What is needed is the exact text of each line in the listing below from the one with "Sector Wise Updates" up to and including the one with "Irish man fou", and no pictures.

### Supplied information
----
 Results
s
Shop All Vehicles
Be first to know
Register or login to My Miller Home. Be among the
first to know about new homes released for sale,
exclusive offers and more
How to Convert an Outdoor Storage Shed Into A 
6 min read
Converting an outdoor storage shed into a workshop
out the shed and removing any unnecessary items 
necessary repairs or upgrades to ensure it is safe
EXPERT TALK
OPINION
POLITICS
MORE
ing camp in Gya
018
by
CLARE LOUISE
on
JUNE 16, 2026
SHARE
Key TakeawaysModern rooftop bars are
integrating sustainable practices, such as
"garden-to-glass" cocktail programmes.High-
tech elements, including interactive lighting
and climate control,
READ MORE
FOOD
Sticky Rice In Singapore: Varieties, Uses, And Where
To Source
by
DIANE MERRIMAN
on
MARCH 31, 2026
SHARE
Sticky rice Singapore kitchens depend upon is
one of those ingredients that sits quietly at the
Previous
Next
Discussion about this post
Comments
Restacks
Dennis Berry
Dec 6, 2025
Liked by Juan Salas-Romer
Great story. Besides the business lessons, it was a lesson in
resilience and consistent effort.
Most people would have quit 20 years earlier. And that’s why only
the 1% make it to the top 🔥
----
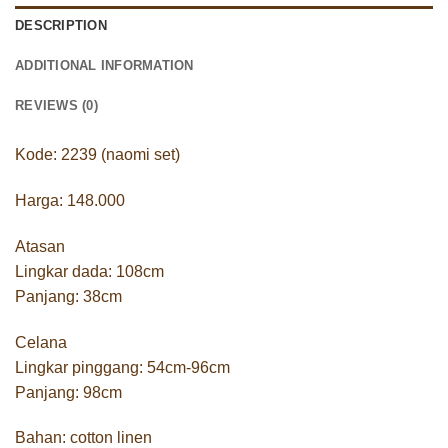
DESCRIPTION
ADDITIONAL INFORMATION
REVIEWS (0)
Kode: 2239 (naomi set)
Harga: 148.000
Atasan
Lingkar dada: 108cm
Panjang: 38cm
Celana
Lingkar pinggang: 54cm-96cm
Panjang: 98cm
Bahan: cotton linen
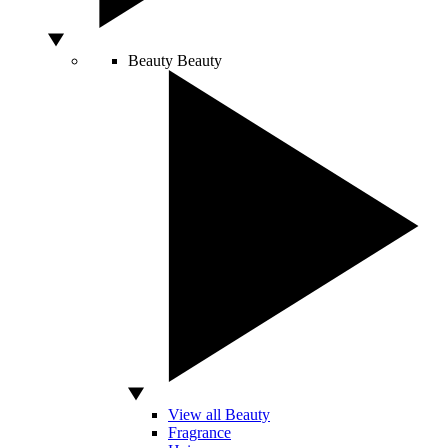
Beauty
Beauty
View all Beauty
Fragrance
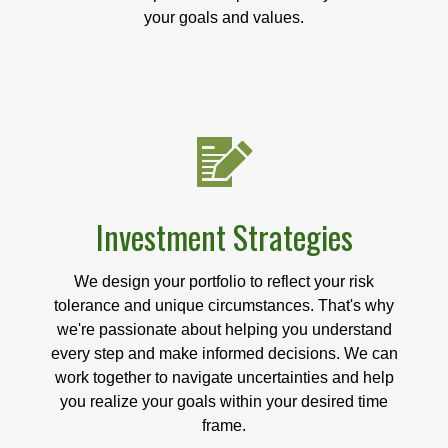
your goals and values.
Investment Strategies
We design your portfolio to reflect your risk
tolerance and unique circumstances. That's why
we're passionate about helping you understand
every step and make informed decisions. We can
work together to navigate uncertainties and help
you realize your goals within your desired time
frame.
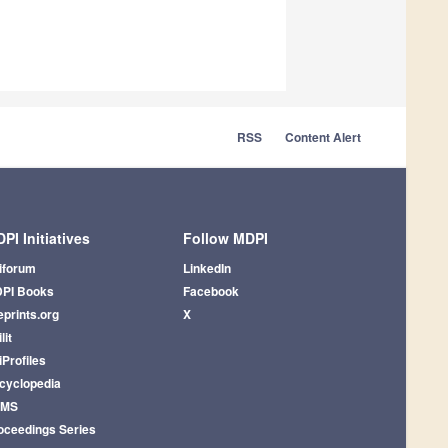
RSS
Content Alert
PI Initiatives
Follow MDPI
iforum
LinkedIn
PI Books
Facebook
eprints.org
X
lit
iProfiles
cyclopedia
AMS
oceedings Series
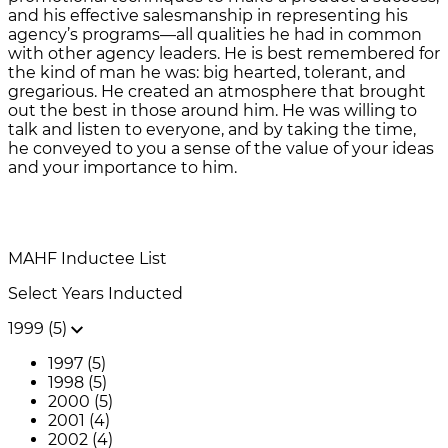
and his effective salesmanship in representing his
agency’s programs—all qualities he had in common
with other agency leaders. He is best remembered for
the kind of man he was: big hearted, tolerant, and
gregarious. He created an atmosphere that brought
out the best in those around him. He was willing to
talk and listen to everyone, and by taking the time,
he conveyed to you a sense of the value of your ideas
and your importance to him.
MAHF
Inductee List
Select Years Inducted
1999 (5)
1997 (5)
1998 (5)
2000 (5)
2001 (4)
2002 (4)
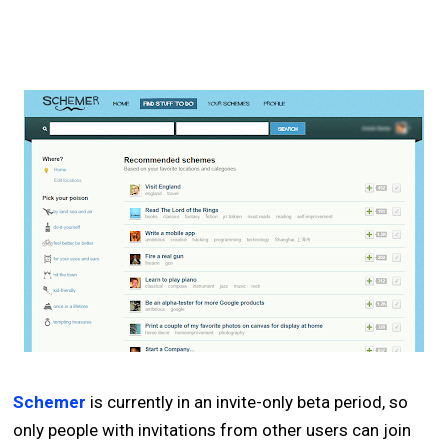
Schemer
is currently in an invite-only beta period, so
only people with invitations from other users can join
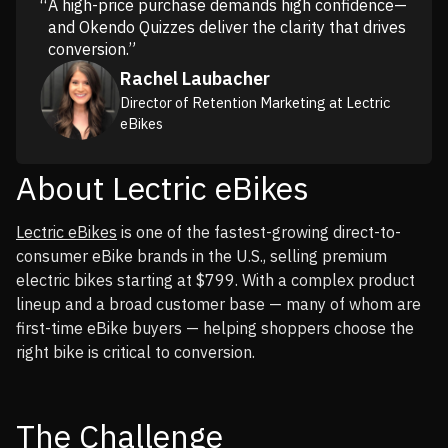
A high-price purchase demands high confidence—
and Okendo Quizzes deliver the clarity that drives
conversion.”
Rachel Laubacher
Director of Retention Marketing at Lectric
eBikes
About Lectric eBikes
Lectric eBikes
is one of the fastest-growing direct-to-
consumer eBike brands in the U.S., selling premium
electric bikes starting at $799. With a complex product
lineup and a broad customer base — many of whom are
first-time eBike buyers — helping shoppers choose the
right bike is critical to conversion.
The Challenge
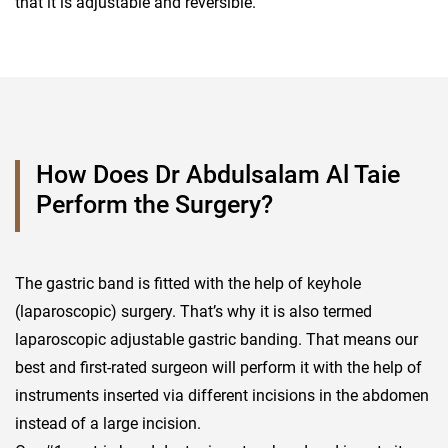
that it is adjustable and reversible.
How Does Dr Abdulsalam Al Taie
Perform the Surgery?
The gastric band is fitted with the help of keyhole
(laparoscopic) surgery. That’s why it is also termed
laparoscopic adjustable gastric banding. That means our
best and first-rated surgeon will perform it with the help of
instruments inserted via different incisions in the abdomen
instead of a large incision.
----
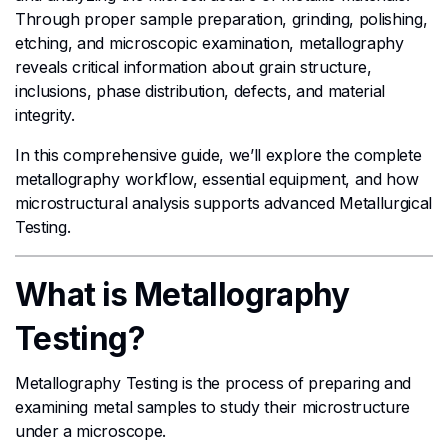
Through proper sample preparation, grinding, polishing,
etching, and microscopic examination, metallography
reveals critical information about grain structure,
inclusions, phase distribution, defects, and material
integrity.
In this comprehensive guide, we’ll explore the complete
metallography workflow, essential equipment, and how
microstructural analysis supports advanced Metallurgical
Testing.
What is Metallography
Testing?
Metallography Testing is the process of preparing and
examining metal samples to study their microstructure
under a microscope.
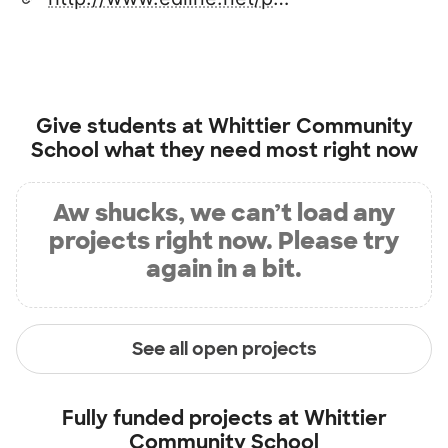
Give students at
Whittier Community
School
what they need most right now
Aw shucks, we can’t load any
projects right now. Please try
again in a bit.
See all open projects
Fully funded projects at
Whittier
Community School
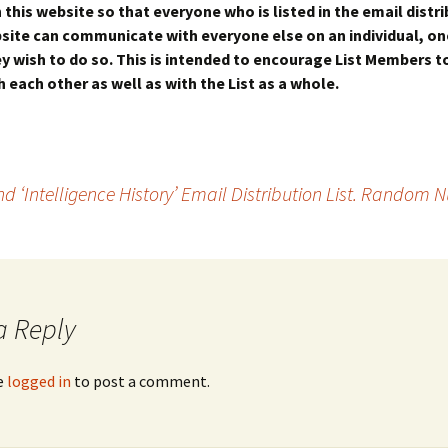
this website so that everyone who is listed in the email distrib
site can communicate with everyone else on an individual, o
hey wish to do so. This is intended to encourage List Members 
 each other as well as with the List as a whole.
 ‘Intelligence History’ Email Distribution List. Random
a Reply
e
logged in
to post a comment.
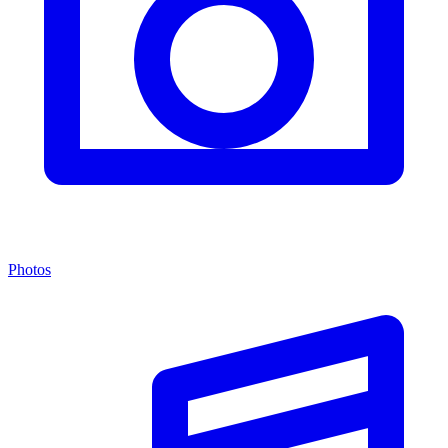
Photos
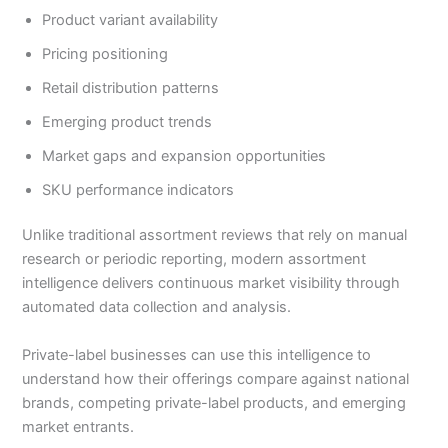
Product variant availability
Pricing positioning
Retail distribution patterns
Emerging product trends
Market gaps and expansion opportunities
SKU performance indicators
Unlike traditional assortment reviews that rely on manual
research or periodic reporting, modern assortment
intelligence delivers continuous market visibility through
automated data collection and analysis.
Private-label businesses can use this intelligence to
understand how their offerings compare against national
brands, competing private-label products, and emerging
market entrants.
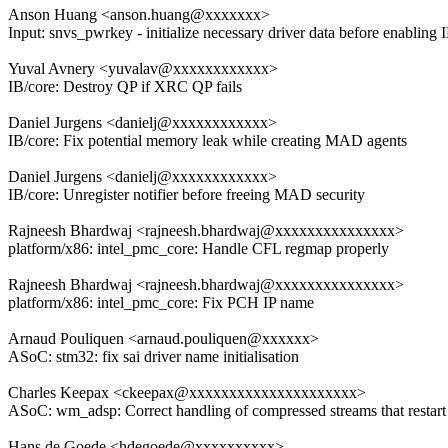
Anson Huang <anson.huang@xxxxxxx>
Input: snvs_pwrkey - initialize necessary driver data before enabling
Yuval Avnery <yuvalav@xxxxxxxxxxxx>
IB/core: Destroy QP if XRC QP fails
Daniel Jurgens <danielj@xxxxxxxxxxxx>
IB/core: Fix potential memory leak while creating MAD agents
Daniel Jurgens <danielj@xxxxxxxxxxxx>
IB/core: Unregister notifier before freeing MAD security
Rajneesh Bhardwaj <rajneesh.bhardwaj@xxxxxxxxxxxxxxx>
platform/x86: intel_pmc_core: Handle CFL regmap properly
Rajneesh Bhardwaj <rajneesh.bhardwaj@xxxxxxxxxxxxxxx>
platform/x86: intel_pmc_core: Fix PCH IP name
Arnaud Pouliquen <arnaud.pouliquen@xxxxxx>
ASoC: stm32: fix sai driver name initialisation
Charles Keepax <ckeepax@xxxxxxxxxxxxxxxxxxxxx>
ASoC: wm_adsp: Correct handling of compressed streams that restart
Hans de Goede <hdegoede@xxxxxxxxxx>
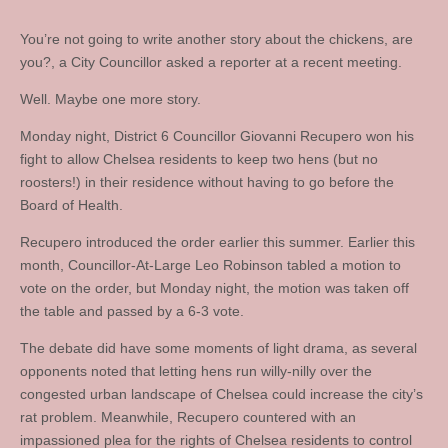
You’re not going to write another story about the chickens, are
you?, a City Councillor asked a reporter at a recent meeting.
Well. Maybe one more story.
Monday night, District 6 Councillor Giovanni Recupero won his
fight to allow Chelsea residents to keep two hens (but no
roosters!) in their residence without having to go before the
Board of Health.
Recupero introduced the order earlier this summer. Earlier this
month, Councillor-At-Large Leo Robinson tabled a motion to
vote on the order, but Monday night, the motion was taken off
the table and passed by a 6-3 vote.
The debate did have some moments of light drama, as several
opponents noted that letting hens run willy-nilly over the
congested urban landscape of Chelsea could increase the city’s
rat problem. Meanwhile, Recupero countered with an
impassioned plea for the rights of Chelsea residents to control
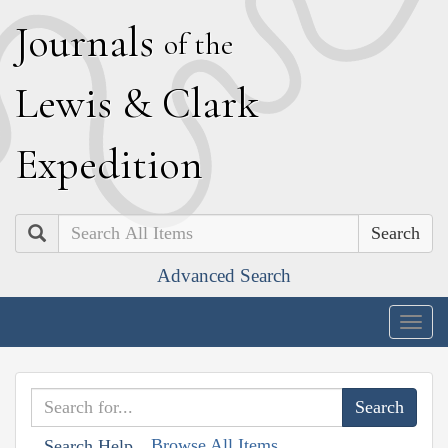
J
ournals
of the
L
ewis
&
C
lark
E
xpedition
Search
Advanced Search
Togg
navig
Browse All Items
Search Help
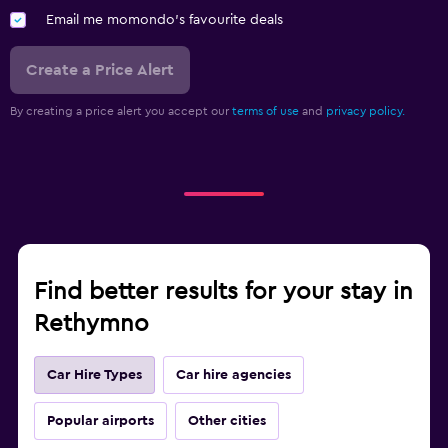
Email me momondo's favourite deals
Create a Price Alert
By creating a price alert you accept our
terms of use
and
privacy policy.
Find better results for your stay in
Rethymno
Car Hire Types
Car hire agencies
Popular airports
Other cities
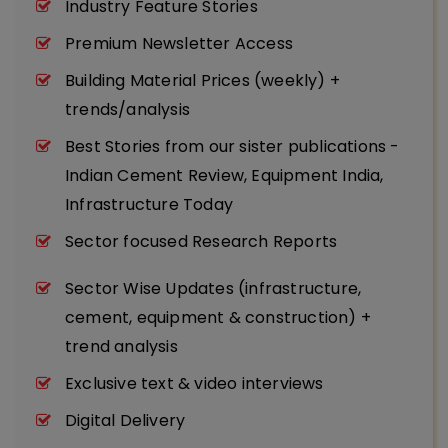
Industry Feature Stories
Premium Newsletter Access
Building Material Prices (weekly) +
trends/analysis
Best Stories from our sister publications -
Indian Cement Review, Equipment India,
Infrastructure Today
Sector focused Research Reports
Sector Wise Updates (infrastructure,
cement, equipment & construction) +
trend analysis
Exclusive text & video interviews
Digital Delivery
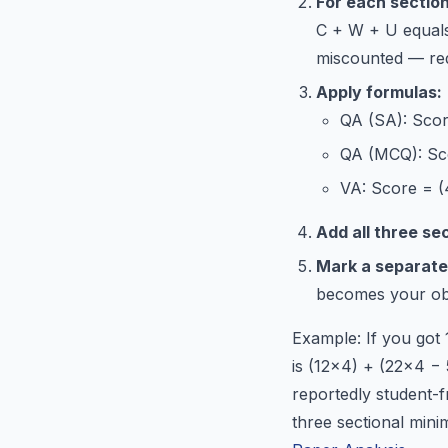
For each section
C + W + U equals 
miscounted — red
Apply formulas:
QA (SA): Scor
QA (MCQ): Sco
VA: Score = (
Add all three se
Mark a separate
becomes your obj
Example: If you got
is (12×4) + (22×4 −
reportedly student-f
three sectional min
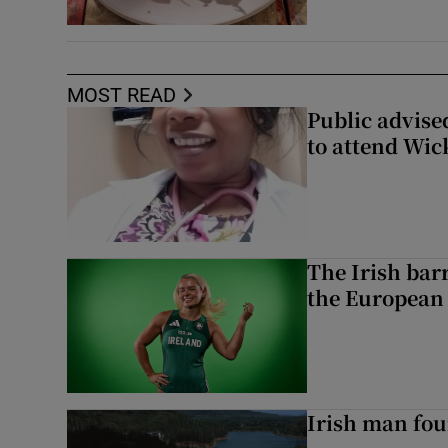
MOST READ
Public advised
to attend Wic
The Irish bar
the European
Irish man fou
----
### Exercise response
Sector Wise Updates (infrastructure,
cement, equipment & construction) +
trend analysis
Exclusive text & video interviews
Digital Delivery
For each section
C + W + U equals 
miscounted — red
Apply formulas:
QA (SA): Scor
QA (MCQ): Sco
VA: Score = (
Add all three se
Mark a separate
becomes your obj
Example: If you got
is (12×4) + (22×4 −
reportedly student-f
three sectional min
MOST READ
Public advised
to attend Wic
The Irish bar
the European
Irish man fou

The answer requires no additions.